Exercise objective: Would it be possible to output exactly, and only, the lines below from the one holding "dapat dipertanggung jawabkan" to the last line, both included, with every picture left out?

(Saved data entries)
________________

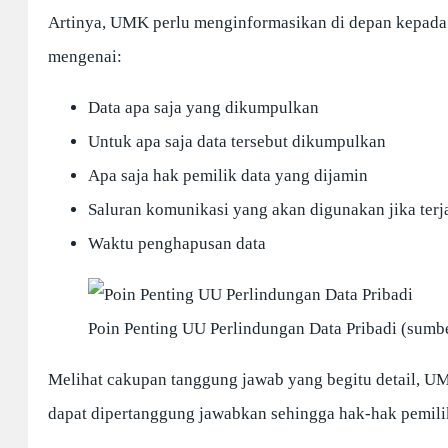
Artinya, UMK perlu menginformasikan di depan kepada 
mengenai:
Data apa saja yang dikumpulkan
Untuk apa saja data tersebut dikumpulkan
Apa saja hak pemilik data yang dijamin
Saluran komunikasi yang akan digunakan jika terj
Waktu penghapusan data
Poin Penting UU Perlindungan Data Pribadi (sumb
Melihat cakupan tanggung jawab yang begitu detail, UM
dapat dipertanggung jawabkan sehingga hak-hak pemilik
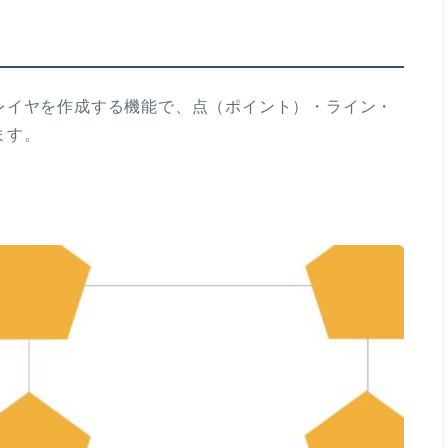
イヤを作成する機能で、点（ポイント）・ライン・
ます。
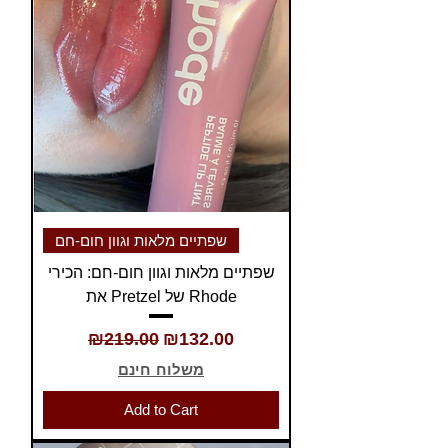
שפתיים מלאות וגוון חום-חם
שפתיים מלאות וגוון חום-חם: הכירי
את Pretzel של Rhode
Regular Price
Sale Price
₪219.00
₪132.00
משלוח חינם
Add to Cart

________________

Completed exercise:
dapat dipertanggung jawabkan sehingga hak-hak pemilik
イヤを作成する機能で、点（ポイント）・ライン・
ます。
שפתיים מלאות וגוון חום-חם
שפתיים מלאות וגוון חום-חם: הכירי
את Pretzel של Rhode
Regular Price
Sale Price
₪219.00
₪132.00
משלוח חינם
Add to Cart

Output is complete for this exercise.